*Task description*: Copy each of the entries below faithfully, setting aside any pictures.
BEGIN Record set
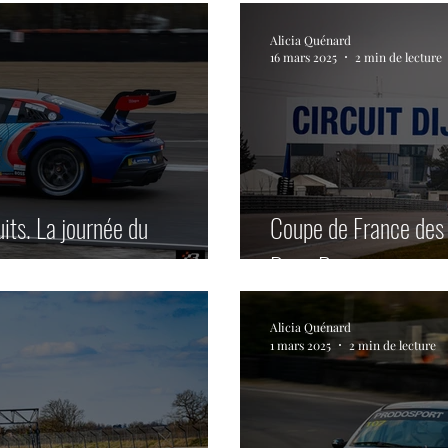
Alicia Quénard
16 mars 2025
2 min de lecture
its. La journée du
Coupe de France des c
Dijon Prenois.
Alicia Quénard
1 mars 2025
2 min de lecture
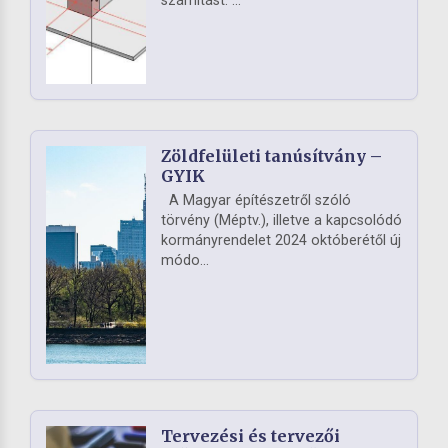
számítást. ...
Zöldfelületi tanúsítvány –
GYIK
A Magyar építészetről szóló
törvény (Méptv.), illetve a kapcsolódó
kormányrendelet 2024 októberétől új
módo...
Tervezési és tervezői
END Record set
*Task output*:
Alicia Quénard
16 mars 2025
2 min de lecture
its. La journée du
Coupe de France des c
Dijon Prenois.
Alicia Quénard
1 mars 2025
2 min de lecture
számítást. ...
Zöldfelületi tanúsítvány –
GYIK
A Magyar építészetről szóló
törvény (Méptv.), illetve a kapcsolódó
kormányrendelet 2024 októberétől új
módo...
Tervezési és tervezői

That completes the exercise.